* [Record extracts]
Content starts

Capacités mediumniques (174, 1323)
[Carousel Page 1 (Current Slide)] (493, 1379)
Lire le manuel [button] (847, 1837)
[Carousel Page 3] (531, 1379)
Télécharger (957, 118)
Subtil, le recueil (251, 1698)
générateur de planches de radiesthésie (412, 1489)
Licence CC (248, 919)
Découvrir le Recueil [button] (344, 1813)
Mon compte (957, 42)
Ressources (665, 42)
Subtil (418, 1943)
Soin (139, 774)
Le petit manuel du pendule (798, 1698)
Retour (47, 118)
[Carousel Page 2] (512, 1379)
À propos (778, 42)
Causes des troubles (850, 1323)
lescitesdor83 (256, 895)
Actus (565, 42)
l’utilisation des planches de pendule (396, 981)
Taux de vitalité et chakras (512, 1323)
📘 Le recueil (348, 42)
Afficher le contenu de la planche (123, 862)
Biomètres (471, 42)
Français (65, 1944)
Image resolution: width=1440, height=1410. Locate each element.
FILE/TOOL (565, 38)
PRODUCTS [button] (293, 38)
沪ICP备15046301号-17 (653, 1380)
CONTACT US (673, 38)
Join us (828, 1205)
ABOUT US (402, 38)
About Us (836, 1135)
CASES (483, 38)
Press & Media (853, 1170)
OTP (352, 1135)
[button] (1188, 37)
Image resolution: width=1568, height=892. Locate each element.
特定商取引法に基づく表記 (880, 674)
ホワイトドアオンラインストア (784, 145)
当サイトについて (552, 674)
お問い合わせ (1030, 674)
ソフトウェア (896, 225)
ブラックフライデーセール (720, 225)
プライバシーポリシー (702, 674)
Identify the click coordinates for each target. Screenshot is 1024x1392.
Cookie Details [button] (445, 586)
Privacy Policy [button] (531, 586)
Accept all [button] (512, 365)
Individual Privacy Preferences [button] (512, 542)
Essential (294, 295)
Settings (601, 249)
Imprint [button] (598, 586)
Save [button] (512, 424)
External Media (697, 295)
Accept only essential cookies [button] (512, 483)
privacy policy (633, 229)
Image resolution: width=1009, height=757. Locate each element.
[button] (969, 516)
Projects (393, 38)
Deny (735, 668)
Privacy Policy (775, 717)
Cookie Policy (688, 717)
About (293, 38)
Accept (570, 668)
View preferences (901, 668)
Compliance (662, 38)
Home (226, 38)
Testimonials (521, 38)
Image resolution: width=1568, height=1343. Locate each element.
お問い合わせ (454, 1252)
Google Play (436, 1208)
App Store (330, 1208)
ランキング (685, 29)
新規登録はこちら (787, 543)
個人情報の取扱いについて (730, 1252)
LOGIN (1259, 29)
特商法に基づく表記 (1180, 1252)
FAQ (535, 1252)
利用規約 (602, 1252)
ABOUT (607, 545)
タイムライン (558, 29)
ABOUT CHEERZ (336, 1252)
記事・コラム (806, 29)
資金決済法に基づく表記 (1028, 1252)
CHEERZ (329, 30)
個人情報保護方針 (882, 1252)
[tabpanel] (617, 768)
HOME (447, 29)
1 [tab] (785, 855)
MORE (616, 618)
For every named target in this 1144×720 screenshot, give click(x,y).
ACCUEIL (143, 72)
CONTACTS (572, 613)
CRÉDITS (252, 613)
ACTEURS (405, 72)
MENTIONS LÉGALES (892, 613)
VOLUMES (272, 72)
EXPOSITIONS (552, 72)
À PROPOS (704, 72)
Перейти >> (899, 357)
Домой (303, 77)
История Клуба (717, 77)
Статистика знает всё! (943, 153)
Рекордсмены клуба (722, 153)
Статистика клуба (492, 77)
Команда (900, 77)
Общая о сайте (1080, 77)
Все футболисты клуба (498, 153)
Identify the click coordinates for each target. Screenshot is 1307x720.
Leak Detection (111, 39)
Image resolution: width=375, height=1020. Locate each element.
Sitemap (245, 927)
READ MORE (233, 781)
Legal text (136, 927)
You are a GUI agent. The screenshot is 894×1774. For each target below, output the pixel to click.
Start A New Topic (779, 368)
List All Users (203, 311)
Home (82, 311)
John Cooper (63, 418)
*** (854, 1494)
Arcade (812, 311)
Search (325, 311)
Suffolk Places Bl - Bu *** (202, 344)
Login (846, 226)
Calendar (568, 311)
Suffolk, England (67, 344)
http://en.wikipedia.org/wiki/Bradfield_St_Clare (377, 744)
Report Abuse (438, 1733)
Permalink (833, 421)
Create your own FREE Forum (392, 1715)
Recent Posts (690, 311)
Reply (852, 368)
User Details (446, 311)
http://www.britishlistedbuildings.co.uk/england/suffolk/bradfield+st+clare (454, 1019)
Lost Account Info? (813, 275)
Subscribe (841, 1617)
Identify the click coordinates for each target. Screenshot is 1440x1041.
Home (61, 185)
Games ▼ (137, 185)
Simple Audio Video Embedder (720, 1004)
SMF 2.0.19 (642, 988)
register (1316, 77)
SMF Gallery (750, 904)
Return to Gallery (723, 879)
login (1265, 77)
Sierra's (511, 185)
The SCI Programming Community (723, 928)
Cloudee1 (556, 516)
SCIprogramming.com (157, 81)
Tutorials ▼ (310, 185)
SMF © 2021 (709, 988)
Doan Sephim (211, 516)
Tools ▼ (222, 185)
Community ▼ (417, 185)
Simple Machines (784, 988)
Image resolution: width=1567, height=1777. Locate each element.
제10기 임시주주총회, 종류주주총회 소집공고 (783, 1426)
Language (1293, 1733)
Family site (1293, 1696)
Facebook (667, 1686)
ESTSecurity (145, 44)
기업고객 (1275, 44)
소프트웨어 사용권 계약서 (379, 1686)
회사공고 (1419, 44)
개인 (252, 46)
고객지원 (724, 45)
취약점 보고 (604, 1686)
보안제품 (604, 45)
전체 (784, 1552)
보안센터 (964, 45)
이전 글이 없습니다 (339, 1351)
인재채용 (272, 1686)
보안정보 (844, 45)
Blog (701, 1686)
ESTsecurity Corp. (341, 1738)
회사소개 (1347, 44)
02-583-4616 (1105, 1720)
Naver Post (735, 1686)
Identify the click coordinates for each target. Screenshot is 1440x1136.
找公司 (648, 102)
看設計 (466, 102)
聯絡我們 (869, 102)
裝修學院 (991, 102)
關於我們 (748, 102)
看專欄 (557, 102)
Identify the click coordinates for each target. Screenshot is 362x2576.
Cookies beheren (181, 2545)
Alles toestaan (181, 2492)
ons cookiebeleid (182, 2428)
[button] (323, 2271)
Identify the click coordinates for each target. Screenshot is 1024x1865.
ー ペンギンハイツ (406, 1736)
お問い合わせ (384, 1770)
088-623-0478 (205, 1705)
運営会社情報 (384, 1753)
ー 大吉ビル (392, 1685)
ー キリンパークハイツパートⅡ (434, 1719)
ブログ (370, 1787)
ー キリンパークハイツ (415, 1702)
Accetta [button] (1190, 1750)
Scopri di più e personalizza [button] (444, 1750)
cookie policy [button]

Content ends

Restate word for word only the lines above from the line containing "Домой (303, 77)" to the line containing "Simple Machines (784, 988)", both of them included.

* [Expected answer]
Домой (303, 77)
История Клуба (717, 77)
Статистика знает всё! (943, 153)
Рекордсмены клуба (722, 153)
Статистика клуба (492, 77)
Команда (900, 77)
Общая о сайте (1080, 77)
Все футболисты клуба (498, 153)
Identify the click coordinates for each target. Screenshot is 1307x720.
Leak Detection (111, 39)
Image resolution: width=375, height=1020. Locate each element.
Sitemap (245, 927)
READ MORE (233, 781)
Legal text (136, 927)
You are a GUI agent. The screenshot is 894×1774. For each target below, output the pixel to click.
Start A New Topic (779, 368)
List All Users (203, 311)
Home (82, 311)
John Cooper (63, 418)
*** (854, 1494)
Arcade (812, 311)
Search (325, 311)
Suffolk Places Bl - Bu *** (202, 344)
Login (846, 226)
Calendar (568, 311)
Suffolk, England (67, 344)
http://en.wikipedia.org/wiki/Bradfield_St_Clare (377, 744)
Report Abuse (438, 1733)
Permalink (833, 421)
Create your own FREE Forum (392, 1715)
Recent Posts (690, 311)
Reply (852, 368)
User Details (446, 311)
http://www.britishlistedbuildings.co.uk/england/suffolk/bradfield+st+clare (454, 1019)
Lost Account Info? (813, 275)
Subscribe (841, 1617)
Identify the click coordinates for each target. Screenshot is 1440x1041.
Home (61, 185)
Games ▼ (137, 185)
Simple Audio Video Embedder (720, 1004)
SMF 2.0.19 (642, 988)
register (1316, 77)
SMF Gallery (750, 904)
Return to Gallery (723, 879)
login (1265, 77)
Sierra's (511, 185)
The SCI Programming Community (723, 928)
Cloudee1 (556, 516)
SCIprogramming.com (157, 81)
Tutorials ▼ (310, 185)
SMF © 2021 (709, 988)
Doan Sephim (211, 516)
Tools ▼ (222, 185)
Community ▼ (417, 185)
Simple Machines (784, 988)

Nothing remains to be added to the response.